A second wrong, not so unlike the first.

So, what happens next? Does the cycle of oppression, the chain of hatred and devaluation continue? When Paul and his companions find the next opportunity, do they beat and violate the jailer because of who he is, because he has chosen (or, more likely, been forced by life circumstances into) the wrong profession? Maybe they would have. But, before they get the chance, God intervenes.

Luke tells us that while Paul and his companions were in prison,

“Suddenly there was an earthquake, so violent that the foundations of the prison were shaken; and immediately, all the doors were opened and everyone’s chains were unfastened” (Acts 16:26).
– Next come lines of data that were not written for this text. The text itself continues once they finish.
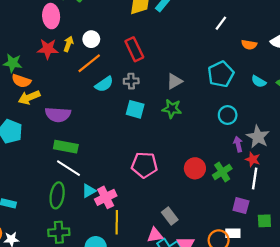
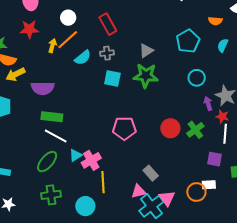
yellow arrow: (68, 44) -> (52, 46), moved
orange semicircle: (249, 45) -> (215, 21), moved
cyan semicircle: (259, 81) -> (223, 45), turned 88
green star: (172, 109) -> (146, 76), size x1.4
green ellipse: (57, 195) -> (47, 162), turned 35

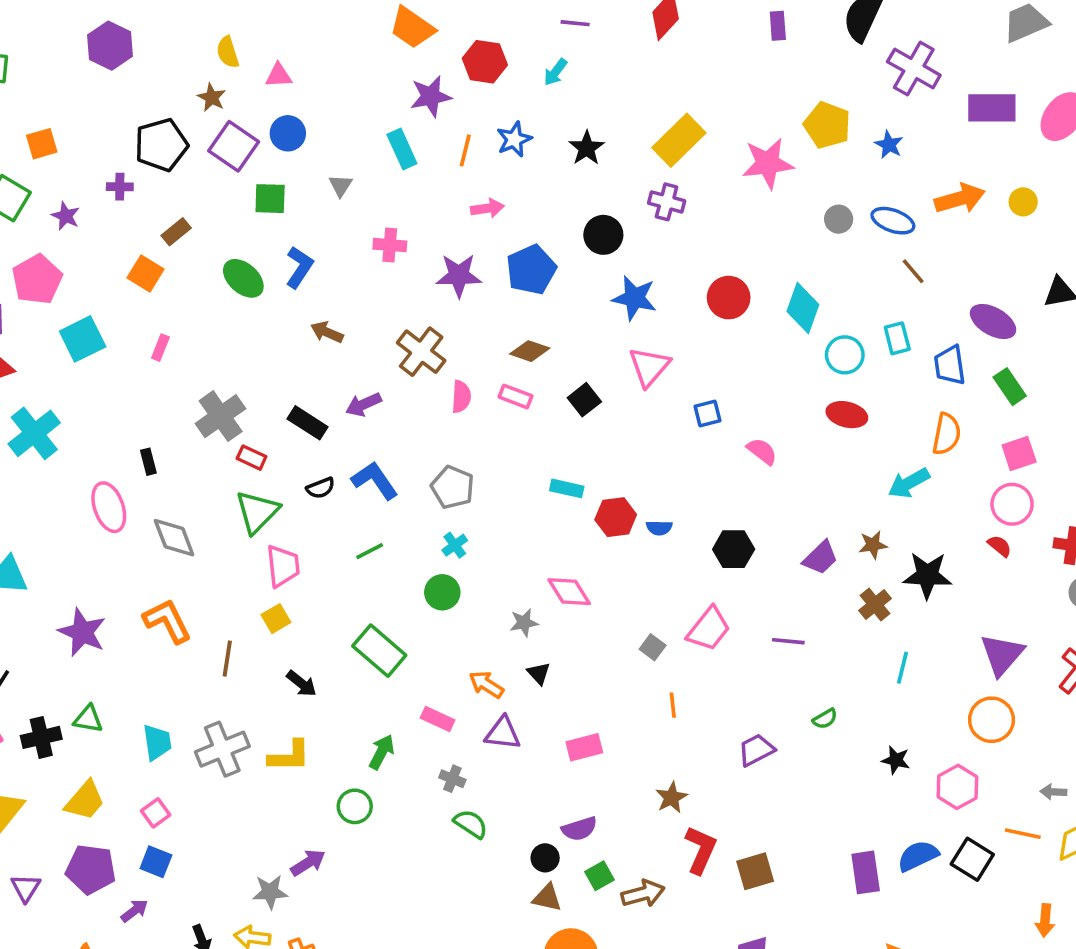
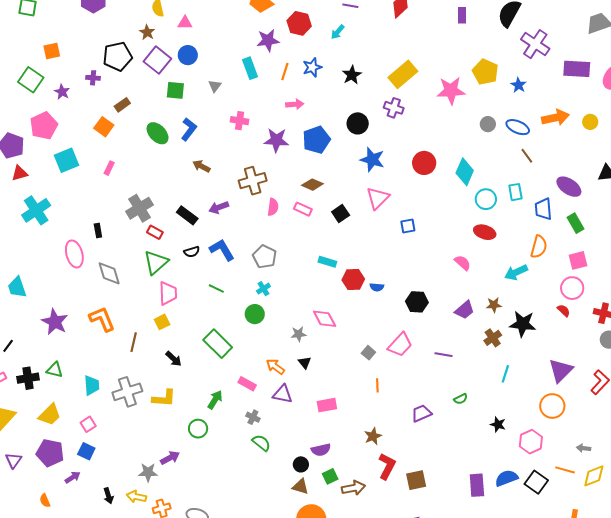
brown cross: (421, 352) -> (253, 181), turned 32
pink semicircle: (762, 451) -> (463, 263), moved
green line: (370, 551) -> (216, 288), turned 49

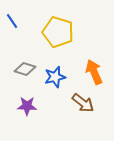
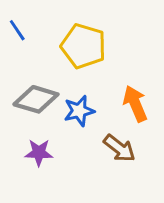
gray diamond: (25, 69) -> (36, 99), size x1.4

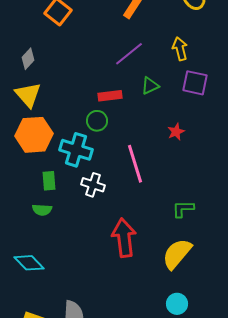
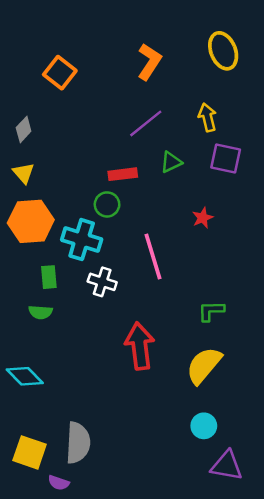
yellow triangle: (28, 95) -> (24, 173), size x0.7

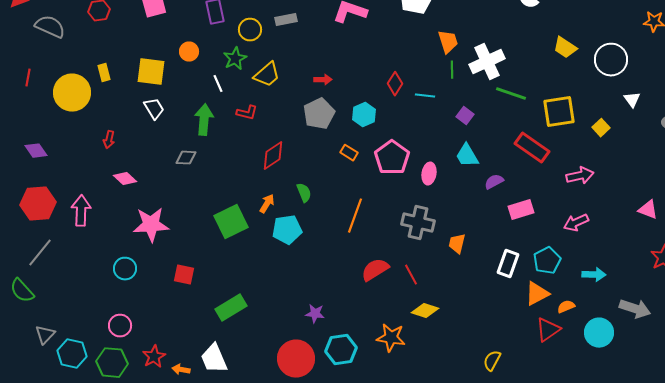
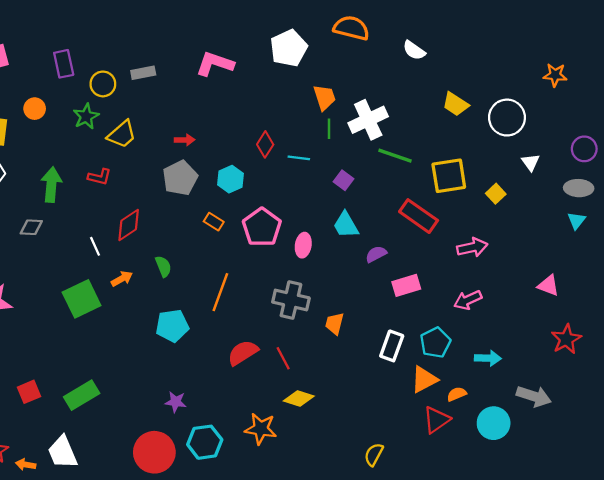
white line: (218, 84) -> (95, 246), moved
orange arrow: (267, 204) -> (122, 279), turned 30
cyan pentagon: (287, 230) -> (172, 326), moved
red square: (184, 275) -> (29, 392), moved, turned -35

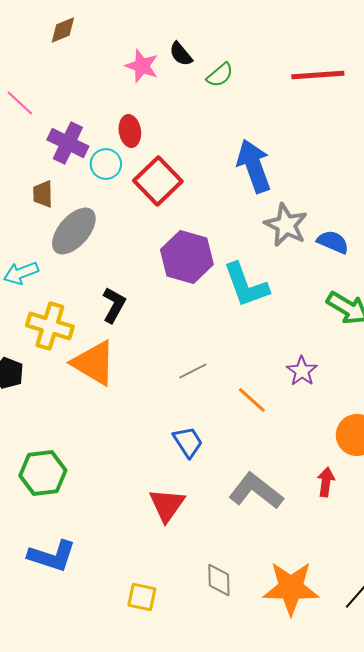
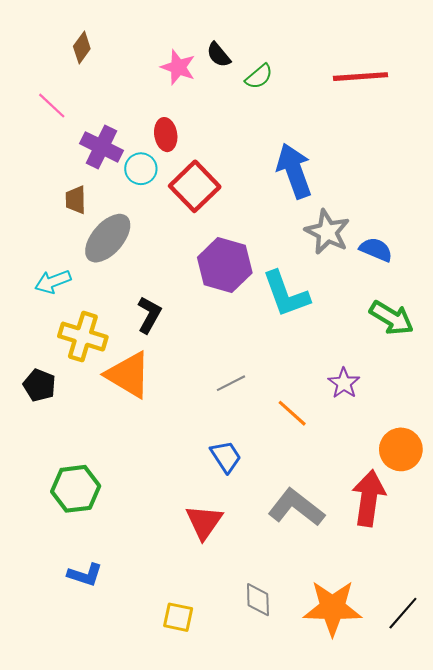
brown diamond: (63, 30) -> (82, 48), moved, turned -32
red arrow: (326, 482) -> (369, 498), size x1.8
blue L-shape: (52, 556) -> (85, 575), size x0.7

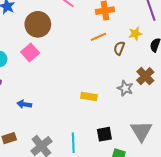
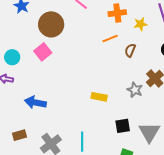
yellow star: (135, 34) -> (140, 24), moved
blue arrow: (24, 104) -> (35, 102), size x1.5
black square: (104, 134) -> (123, 126), moved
I imagine that the earthquake stopped Paul and his companions in their tracks. I imagine that they considered making a run for it, escaping before the jailer knew what to do. Maybe, in between their hymns and prayers, they had even begun contemplating how they might escape, or who from Lydia’s household might be coming for them.

But then the walls shook; the foundations of the floors rattled; and their chains fell off. I imagine that in that moment, Paul and his companions felt the very presence of God in that place. I hope that in that moment they were reminded of the promise of the gospel that Paul writes about in Galatians:

“There is no longer Jew or Greek, there is no longer slave or free, there is no longer male and female; for all of you are one in Christ Jesus” (Gal 3:28).

What Luke tells us, in any case, is that they stayed. And because they stayed, the jailer, whom we might have considered an enemy, hears the good news of God’s love and is preserved (Acts 16:30-34). Two wrongs don’t make a right. Hate only begets more hate. And so, the good news of Jesus, who was executed in hate, is that God breaks the chains—the chain of hatred and the chains that imprison. God’s love is stronger than any evil and God’s love does not tolerate hate.

If we are to be preserved in the midst of systems and societies, from the playground to the public courts and legislatures, that seek retribution, scapegoats, and condemnation, the message of Acts is one that demands a stop to the hurt and the hate. Like Paul and his companions, when the foundations are shaking, Acts calls those who consider themselves workers for the gospel to stand their ground, in love.